Many of the value assessments conducted by current HTA bodies fail to account for broader societal benefits orphan drugs provide nor do they take into account how orphan drugs could reduce health disparities.  Few HTA bodies value assessments framework incorporate value from allowing patients to return to work or school, or whether new treatment reduce the burden on parents caring for children with rare diseases. Impacts on health disparities are also largely ignored within traditional value assessment and patient advocates are concerned that negative HTA assessments will impact access.  Regarding ICER’s negative assessment of new myasthenia gravis treatments, one patient advocate group stated that any barriers to care, such as ICER’s negative evaluation, “… will likely further disproportionately impact Black patients and exacerbate health inequities”.[v]

Looking ahead, applying an HTA framework to orphan drugs for rare diseases could not only hamper access to existing rare disease treatments, but also it could also decrease the likelihood that new orphan drugs will be introduced to the market.  Such as the Congressional Budget Office have found that government price controls—whether due to HTA value assessment or other sources—would significantly reduce the number of new treatments that are brought to market.[vi]

As Congress is assessing current health care initiatives and programs for the future, now is an important opportunity to examine how access to rare orphan drugs are impacted through assessment under the national health technology assessment framework.

As the research points out, a one-size-fits-all model has potential negative consequences for access to and development of orphan drugs. Industry leaders, policymakers, and patient advocates can use this research as a starting point for a timely discussion on how to preserve access and innovation for orphan drugs. In order to properly address potential negative outcomes of all frameworks, a discussion is the first step. Now more than ever, it is imperative that we convene all stakeholders to build on this research. Millions of Americans living with rare diseases are depending on it.

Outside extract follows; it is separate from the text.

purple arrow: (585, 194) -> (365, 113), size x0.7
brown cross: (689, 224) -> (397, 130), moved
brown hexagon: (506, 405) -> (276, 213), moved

The views expressed herein are those of the author(s) and not necessarily the views of FTI Consulting, Inc., its management, its subsidiaries, its affiliates, or its other professionals.

 FTI Consulting, Inc., including its subsidiaries and affiliates, is a consulting firm and is not a certified public accounting firm or a law firm.


[i] Stoller, James K. “The Challenge of Rare Diseases.” ScienceDirect, June 2018.

[ii] Lakdawalla, Darius et al., “Health Technology Assessment in the U.S.-A Vision for the Future.” USC Schaeffer. February 9, 2021.

[iii] FTI Consulting, “Challenges in Preserving Access to Orphan Drugs Under an HTA Framework.” December 2, 2021.

[iv] Taylor, Phil. “Shock as NICE Turns Down Biogen’s SMA Therapy.” PMLive, August 14, 2018.

[v] “ICER Myasthenia Gravis Public Comment.” ICER. ICER, April 2, 2021.

[vi] Congressional Budget Office. CBO’s Simulation Model of New Drug Development. August 2021.